Case Study Abstracts

Case Study 1

Stranded: Avoiding the perils of unknown environments through the synthesis of energy, soil, and adversary localization maps

Contributors:  
Faculty: Kira Barton, Dimitra Panagou (University of Michigan)
Ardalan Vahidi (Clemson University)
Lauro Ojeda (University of Michigan)
Student: Michael Quann (University of Michigan)
Government: Denise Rizzo, William Smith (U.S. Army TARDEC)
Industry: Frank Koss, Andrew Dallas (SoarTech)

        This case study brings together three ARC projects to investigate how enhanced situational awareness will improve 3D energy mapping in off-road environments. An important aspect in off-road energy mapping is the synthesis of a priori topography information combined with real-time dynamic updates. To address this need, this case study combines an energy-mapping framework with (1) the utilization of static soil and elevation maps to provide a priori information that will enable prioritization of initial areas of interest within the environment based on uncertainties associated with the energy costs of a given location; and (2) dynamic updates from aerial maps that will provide near real-time information about the terrain (wet, dry) and identify “go / no-go” locations in the environment based on adversarial elements. Thus, the soil, terrain, and aerial maps are integrated into the energy-mapping framework for enhanced decision-making. The addition of these maps is expected to improve the reachability analysis and energy mapping efficiency of multi-robot reconnaissance in an unknown environment through the identification of go / no-go locations and targeted areas of interest. A simulation study is used to evaluate the effectiveness of the combined mapping approach.

Case Study 2

I Want It All: Achieving High Fidelity and Optimal Computational Complexity in Physics-Based Off-Road Mobility Simulations

Contributors:  
Faculty: Hiroyuki Sugiyama (University of Iowa)
Shravan Veerapaneni (University of Michigan)
Hiroki Yamashita (University of Iowa)
Post-doc.: Eduardo Corona (University of Michigan)
Student: Guanchu Chen (University of Iowa)
Government: Paramsothy Jayakumar, Yeefeng Ruan (U.S. Army TARDEC)
Kenneth Leiter (U.S. Army Research Laboratory)
Industry: Mustafa Alsaleh (Caterpillar Inc.)

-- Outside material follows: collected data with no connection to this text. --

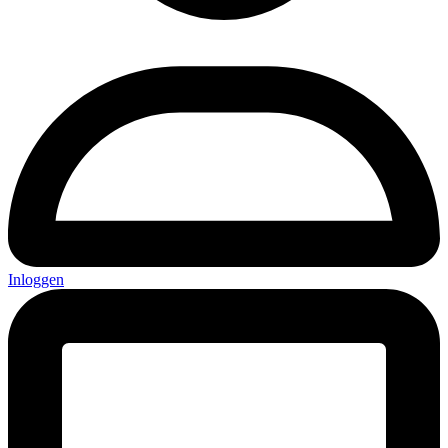
Inloggen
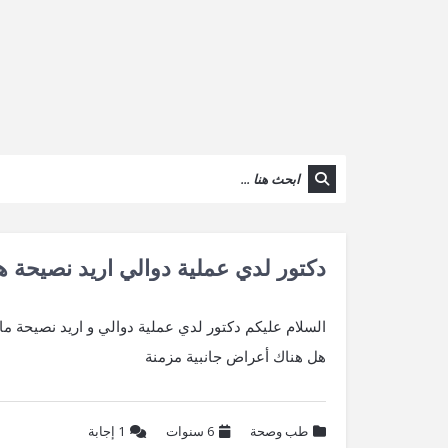
دكتور لدي عملية دوالي اريد نصيحة ه
السلام عليكم دكتور لدي عملية دوالي و اريد نصيحة م
هل هناك أعراض جانبية مزمنة
طب وصحة
6 سنوات
1
إجابة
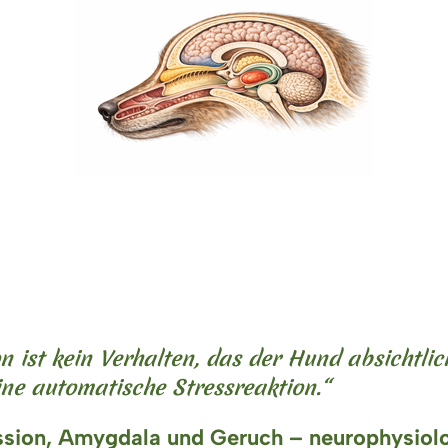
n ist kein Verhalten, das der Hund absichtlich
ne automatische Stressreaktion.“
sion, Amygdala und Geruch – neurophysiol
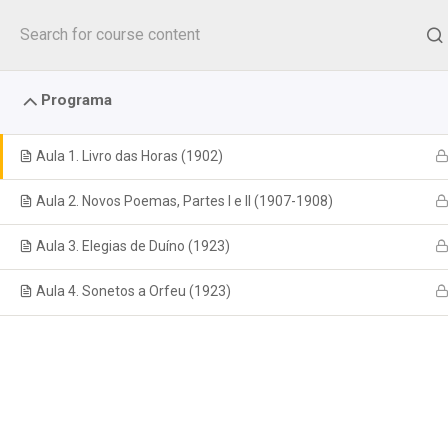
Seguir
para
o
conteúdo
Programa
Aula 1. Livro das Horas (1902)
Aula 2. Novos Poemas, Partes I e II (1907-1908)
Aula 3. Elegias de Duíno (1923)
Aula 4. Sonetos a Orfeu (1923)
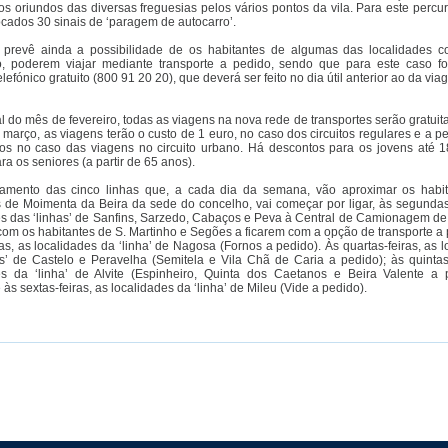
os oriundos das diversas freguesias pelos vários pontos da vila. Para este percu
ocados 30 sinais de ‘paragem de autocarro’.
 prevê ainda a possibilidade de os habitantes de algumas das localidades
, poderem viajar mediante transporte a pedido, sendo que para este caso fo
elefónico gratuito (800 91 20 20), que deverá ser feito no dia útil anterior ao da via
al do mês de fevereiro, todas as viagens na nova rede de transportes serão gratuit
e março, as viagens terão o custo de 1 euro, no caso dos circuitos regulares e a p
os no caso das viagens no circuito urbano. Há descontos para os jovens até 
ra os seniores (a partir de 65 anos).
amento das cinco linhas que, a cada dia da semana, vão aproximar os habi
s de Moimenta da Beira da sede do concelho, vai começar por ligar, às segundas-
es das ‘linhas’ de Sanfins, Sarzedo, Cabaços e Peva à Central de Camionagem d
com os habitantes de S. Martinho e Segões a ficarem com a opção de transporte a 
ras, as localidades da ‘linha’ de Nagosa (Fornos a pedido). Às quartas-feiras, as 
as’ de Castelo e Peravelha (Semitela e Vila Chã de Caria a pedido); às quintas-
es da ‘linha’ de Alvite (Espinheiro, Quinta dos Caetanos e Beira Valente a 
 às sextas-feiras, as localidades da ‘linha’ de Mileu (Vide a pedido).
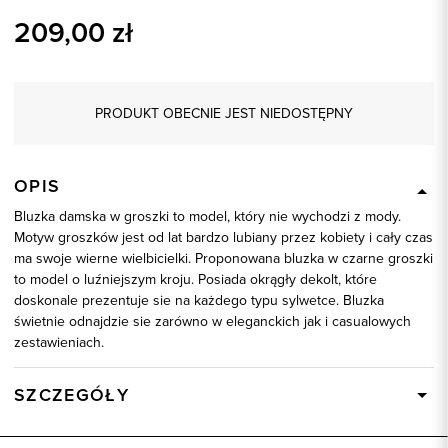
209,00
zł
PRODUKT OBECNIE JEST NIEDOSTĘPNY
OPIS
Bluzka damska w groszki to model, który nie wychodzi z mody.
Motyw groszków jest od lat bardzo lubiany przez kobiety i cały czas
ma swoje wierne wielbicielki. Proponowana bluzka w czarne groszki
to model o luźniejszym kroju. Posiada okrągły dekolt, które
doskonale prezentuje sie na każdego typu sylwetce. Bluzka
świetnie odnajdzie sie zarówno w eleganckich jak i casualowych
zestawieniach.
SZCZEGÓŁY
Wysyłka
Dostępny wkrótce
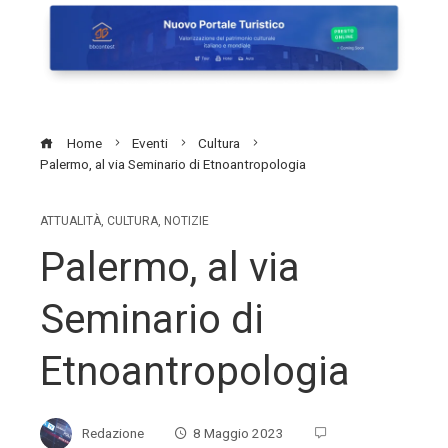
Home
Eventi
Cultura
Palermo, al via Seminario di Etnoantropologia
ATTUALITÀ
,
CULTURA
,
NOTIZIE
Palermo, al via
Seminario di
Etnoantropologia
Redazione
8 Maggio 2023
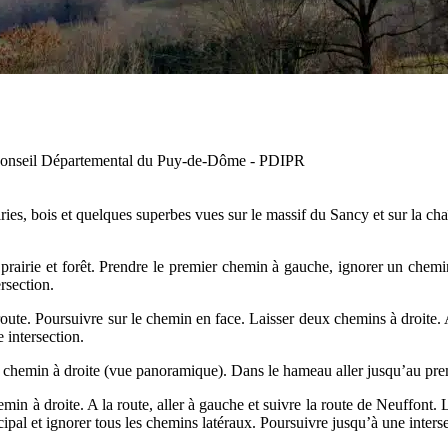
 Conseil Départemental du Puy-de-Dôme - PDIPR
ies, bois et quelques superbes vues sur le massif du Sancy et sur la c
prairie et forêt. Prendre le premier chemin à gauche, ignorer un chemin
rsection.
te. Poursuivre sur le chemin en face. Laisser deux chemins à droite. A
 intersection.
chemin à droite (vue panoramique). Dans le hameau aller jusqu’au prem
in à droite. A la route, aller à gauche et suivre la route de Neuffont.
ncipal et ignorer tous les chemins latéraux. Poursuivre jusqu’à une interse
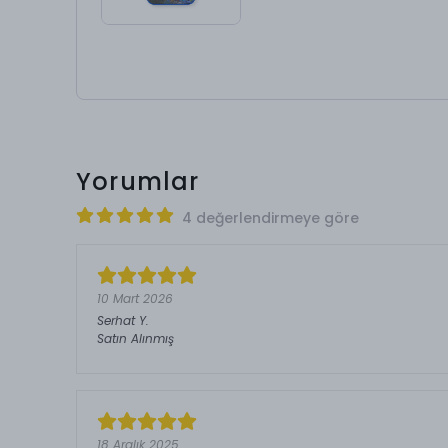
Yorumlar
4 değerlendirmeye göre
10 Mart 2026
Serhat
Y.
Satın Alınmış
18 Aralık 2025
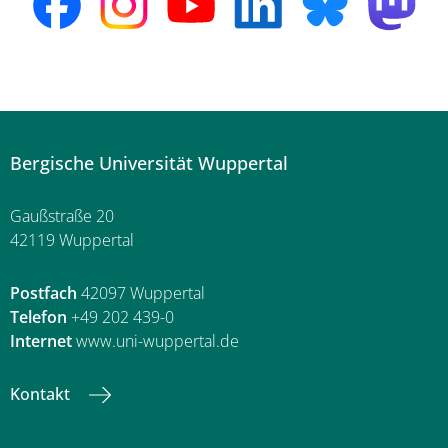
Bergische Universität Wuppertal
Gaußstraße 20
42119 Wuppertal
Postfach
42097 Wuppertal
Telefon
+49 202 439-0
Internet
www.uni-wuppertal.de
Kontakt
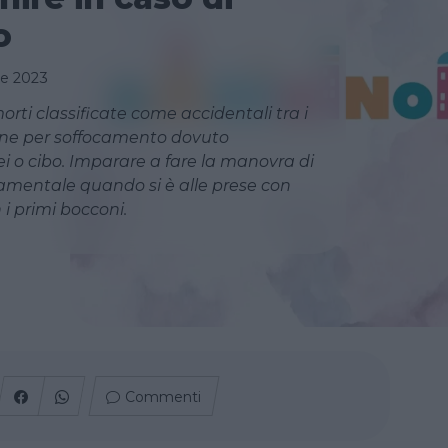
o
re 2023
morti classificate come accidentali tra i
ene per soffocamento dovuto
nei o cibo. Imparare a fare la manovra di
damentale quando si è alle prese con
 i primi bocconi.
Commenti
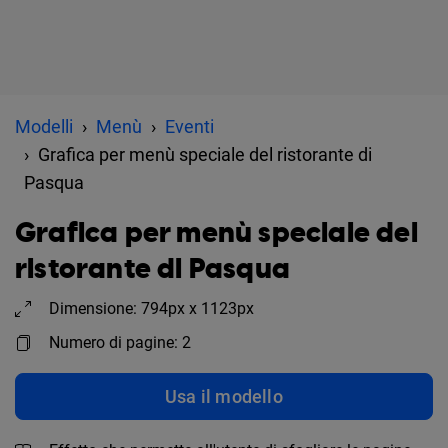
Modelli
Menù
Eventi
Grafica per menù speciale del ristorante di
Pasqua
Grafica per menù speciale del
ristorante di Pasqua
Dimensione: 794px x 1123px
Numero di pagine: 2
Usa il modello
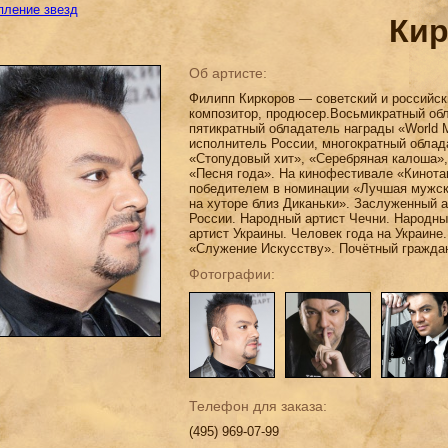
пление звезд
Кир
Об артисте:
Филипп Киркоров — советский и российски
композитор, продюсер.Восьмикратный об
пятикратный обладатель награды «World 
исполнитель России, многократный обла
«Стопудовый хит», «Серебряная калоша»,
«Песня года». На кинофестивале «Кинотав
победителем в номинации «Лучшая мужск
на хуторе близ Диканьки». Заслуженный 
России. Народный артист Чечни. Народны
артист Украины. Человек года на Украине
«Служение Искусству». Почётный гражда
Фотографии:
Телефон для заказа:
(495) 969-07-99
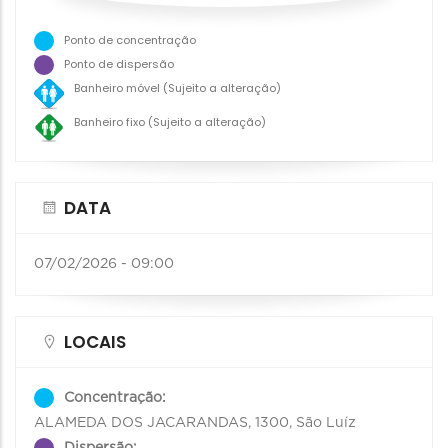
Ponto de concentração
Ponto de dispersão
Banheiro móvel (Sujeito a alteração)
Banheiro fixo (Sujeito a alteração)
DATA
07/02/2026 - 09:00
LOCAIS
Concentração:
ALAMEDA DOS JACARANDAS, 1300, São Luíz
Dispersão:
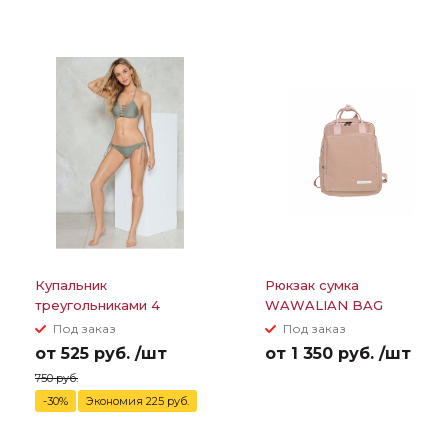
Купальник
Рюкзак сумка
треугольниками 4
WAWALIAN BAG
полоски между грудей
Под заказ
Под заказ
от 525 руб. /шт
от 1 350 руб. /шт
750 руб.
-30%
Экономия 225 руб.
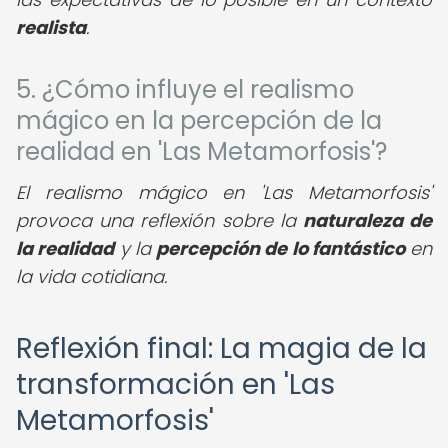
realista
.
5. ¿Cómo influye el realismo
mágico en la percepción de la
realidad en 'Las Metamorfosis'?
El realismo mágico en 'Las Metamorfosis'
provoca una reflexión sobre la
naturaleza de
la realidad
y la
percepción de lo fantástico
en
la vida cotidiana.
Reflexión final: La magia de la
transformación en 'Las
Metamorfosis'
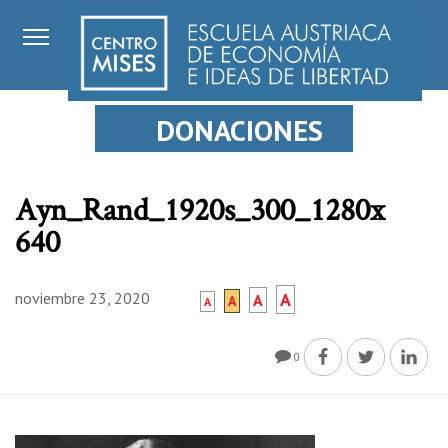
DONACIONES
Ayn_Rand_1920s_300_1280x
640
noviembre 23, 2020
A
A
A
A
0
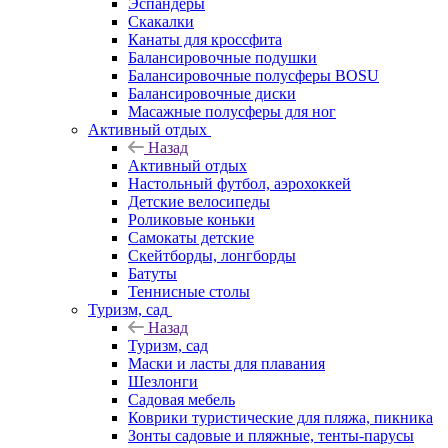
Эспандеры
Скакалки
Канаты для кроссфита
Балансировочные подушки
Балансировочные полусферы BOSU
Балансировочные диски
Масажные полусферы для ног
Активный отдых
Назад
Активный отдых
Настольный футбол, аэрохоккей
Детские велосипеды
Роликовые коньки
Самокаты детские
Скейтборды, лонгборды
Батуты
Теннисные столы
Туризм, сад
Назад
Туризм, сад
Маски и ласты для плавания
Шезлонги
Садовая мебель
Коврики туристические для пляжа, пикника
Зонты садовые и пляжные, тенты-парусы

        A high-fidelity computational vehicle-terrain interaction model is essential for physics-based off-road mobility simulations in achieving accurate mobility performance prediction as well as reliable operational planning. This case study brings together two projects to address accuracy and computational efficiency of physics-based vehicle-terrain interaction simulation capabilities, which can be fully integrated into general multibody dynamics (MBD) simulation algorithms. For this purpose, a hierarchical multiscale terrain dynamics model is developed to eliminate phenomenological assumptions in existing constitutive models and is further extended to tire-soil interaction simulation. The finite-element (FE) model is utilized to predict macroscale soil deformation, while the microscale constitutive behavior is modeled by the representative volume element (RVE) using the discrete-element (DE) approach to describe complex soil failure phenomenon including strain localization. Validation and comparison with single-scale FE and DE approaches are presented. Furthermore, to improve computational efficiency of different components of the coupled MBD-FE-DE vehicle-terrain interaction simulation capability, fast solvers based on hierarchical low-rank factorizations are applied and the ensuing speedups are demonstrated on several test cases.